Skillet Chicken and Ravioli
- Kosher salt
- 1 9-ounce package small cheese ravioli
- 2 tablespoons extra-virgin olive oil, plus more for drizzling
- 1¼ pounds skinless, boneless chicken breasts, cut into chunks
- Freshly ground pepper
- 8 ounces white mushrooms, halved
- 1 cup halved cherry tomatoes
- 2 cloves garlic, thinly sliced
- 2 tablespoons red wine vinegar
- ⅓ cup low-sodium chicken broth
- 2 tablespoons grated parmesan cheese
- ¼ cup chopped fresh parsley, basil or a combination
- Bring a pot of salted water to a boil. Add the ravioli and cook as the label directs; drain, then drizzle with olive oil and toss.
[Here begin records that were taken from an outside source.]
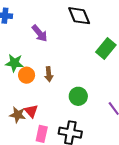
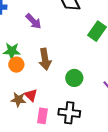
brown arrow: (49, 74) -> (45, 59), size x1.5
orange circle: (27, 75) -> (16, 65), moved

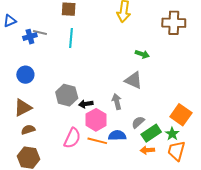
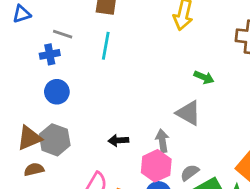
blue cross: (30, 37) -> (50, 54), moved
blue circle: (25, 75) -> (57, 92), moved
gray hexagon: (67, 95) -> (55, 140), moved
pink hexagon: (96, 120) -> (156, 166), moved

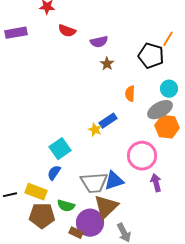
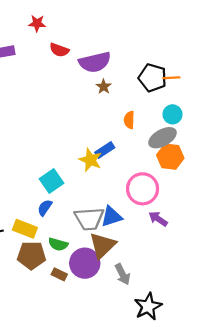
orange line: (168, 39) -> (171, 78), moved, turned 56
purple semicircle: (99, 42) -> (95, 62), size x1.6
yellow star: (95, 130) -> (90, 160), size x1.5
purple arrow: (156, 183) -> (158, 219), turned -42
brown rectangle: (76, 233) -> (59, 274), moved

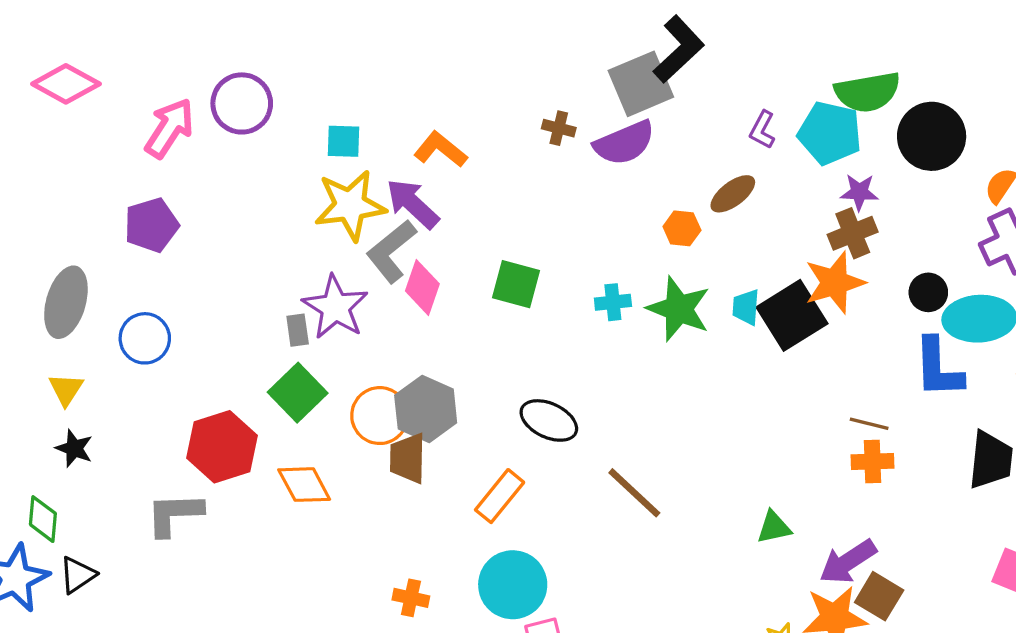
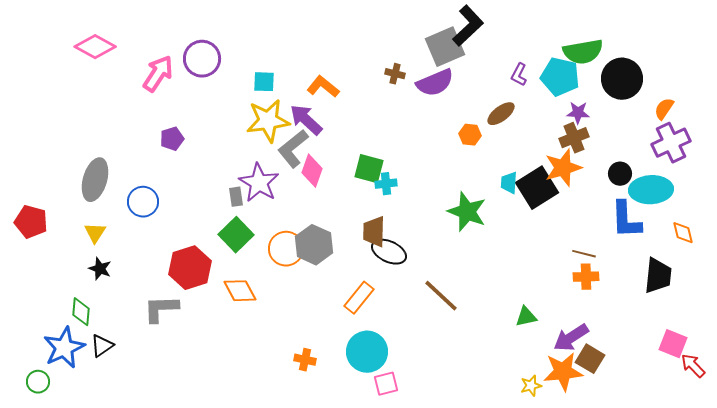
purple pentagon: (151, 225) -> (172, 139), moved, size x0.7
cyan cross: (613, 302) -> (386, 184), moved
green star: (679, 309) -> (467, 212), moved
brown trapezoid: (408, 458) -> (374, 232), moved

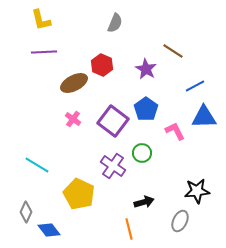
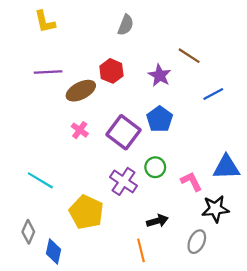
purple line: (44, 52) -> (48, 72), moved
blue triangle: (204, 117) -> (226, 167), moved
pink L-shape: (175, 131) -> (191, 181), moved
blue diamond: (49, 230) -> (53, 251), turned 50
- Meanwhile, season the chicken with salt and pepper. Heat 1 tablespoon olive oil in a large nonstick skillet over medium-high heat. Add the chicken; cook, undisturbed, until beginning to brown, about 2 minutes. Continue to cook, stirring, 1 more minute. Transfer to a plate.
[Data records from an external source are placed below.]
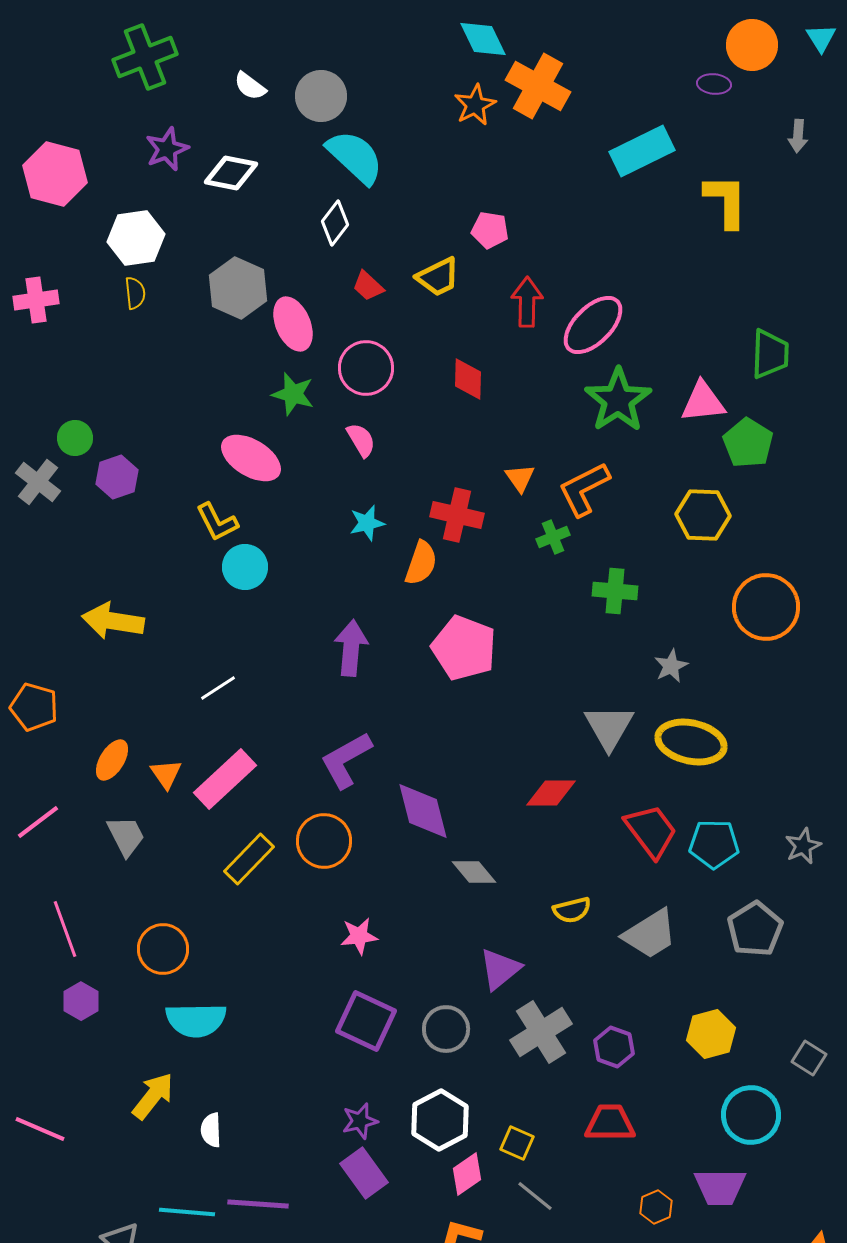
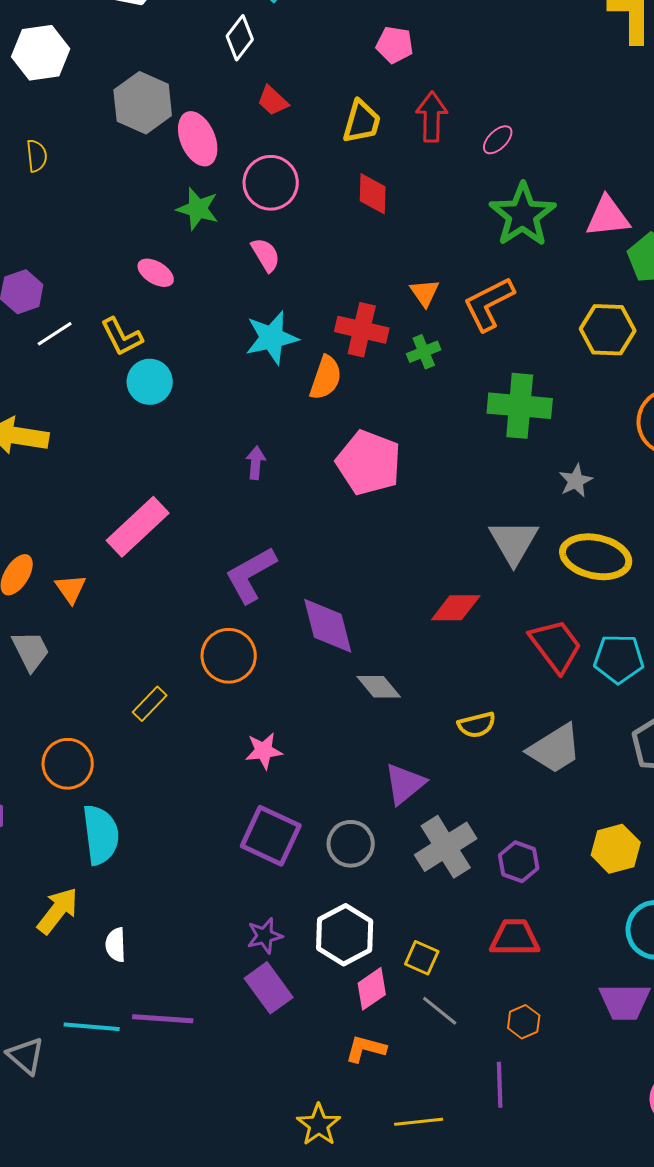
yellow trapezoid: (438, 277) -> (362, 122), moved, turned -48
yellow semicircle: (135, 293) -> (37, 156), moved
pink ellipse: (593, 325) -> (498, 140), size x0.5
pink ellipse: (251, 458) -> (156, 273), size x0.6
cyan star: (367, 523) -> (272, 338), size x1.5
green cross: (553, 537) -> (424, 352), moved
green cross: (615, 591) -> (520, 406), size x1.4
purple arrow: (351, 648) -> (256, 463), size x0.6
white line: (218, 688) -> (55, 334), moved
pink rectangle: (225, 779) -> (138, 527), moved
yellow rectangle: (249, 859) -> (150, 704), moved, size x0.7
cyan semicircle: (196, 1020) -> (101, 835), turned -96
orange hexagon: (656, 1207) -> (524, 1022), moved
- Heat the remaining 1 tablespoon olive oil in the skillet. Add the mushrooms and cook, undisturbed, until browned in spots, about 2 minutes. Season with salt and continue to cook, stirring, until softened, about 3 more minutes. Stir in the tomatoes, garlic and vinegar and cook until the tomatoes begin to soften, about 2 minutes. Return the chicken to the skillet, then add the ravioli, broth and parmesan; bring to a simmer and cook, stirring occasionally, until the chicken is cooked through, about 4 minutes. Top with the parsley.